Army of One
After being captured and tortured for five days in Iraq last fall, Scott Taylor returned to Canada, his military magazine, Esprit de Corps, and an uncertain future. He wouldn't have it any other way
After Scott Taylor finished picking at what he believed was his last meal, a young Arab came into the room. He grinned as he said, “I am the lucky one who has been chosen to kill you, American dog.”
“I want you to teach me an Islamic prayer before you kill me,” said Taylor, a Canadian author and publisher of Esprit de Corps, a military magazine. “A man about to die should have a God to pray to, shouldn’t he?”
As the guards explained the conversion process, a cleric returned to the house and told Taylor he would be taken to a safe house before being freed. This wasn’t the first time he’d been promised freedom.
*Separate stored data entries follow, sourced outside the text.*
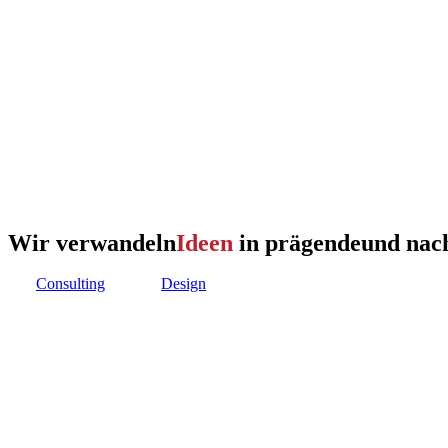
Wir verwandeln
Ideen
in prägende
und nac
Consulting
Design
Again, he entertained the possibility he might survive. As before, his captors took him to another house, where his ordeal continued.
Taylor’s plight began on September 7, 2004, after he and Turkishjournalist Zeynep Tugrul took a taxi to Tal Afar, a northwestern Iraq city rumoured to be the target of an imminent U.S. attack. Upon reaching a checkpoint outside the city, Taylor asked some Iraqi policemen for help finding his contact. They directed the journalists to a car with four masked gunmen, which Taylor mistook for Iraqi Special Forces. They drove to a small courtyard in the city and a metal door shut behind them. The leader, or emir, said, “You are spies, and now you are prisoners.”
Taylor and Tugrul were stripped of their belongings and moved to a second house, where Taylor was interrogated and then told to sleep while his identity was confirmed. “If you are telling the truth,” said the emir, “we will release you. If not, you die.”
In the morning, Taylor’s captors kicked him awake. He and Tugrul were taken to a third house, where they ate flatbread and fried eggs. The leader returned that night and, after saying their stories checked out, promised they’d go free. But after midnight, American Apache helicopters assaulted the city and a Predator missile killed the emir and destroyed his Land Cruiser. The next morning, the surviving captors took Taylor and Tugrul to a fourth house. They blindfolded Taylor and hit him until a guard with a brother in Canada intervened. Then they were taken to yet another house outside Mosul, where they and another captive, a UNICEF driver, were told they would be beheaded.
“How long do you think the pain will last?” asked the driver.
“About three seconds,” Taylor said.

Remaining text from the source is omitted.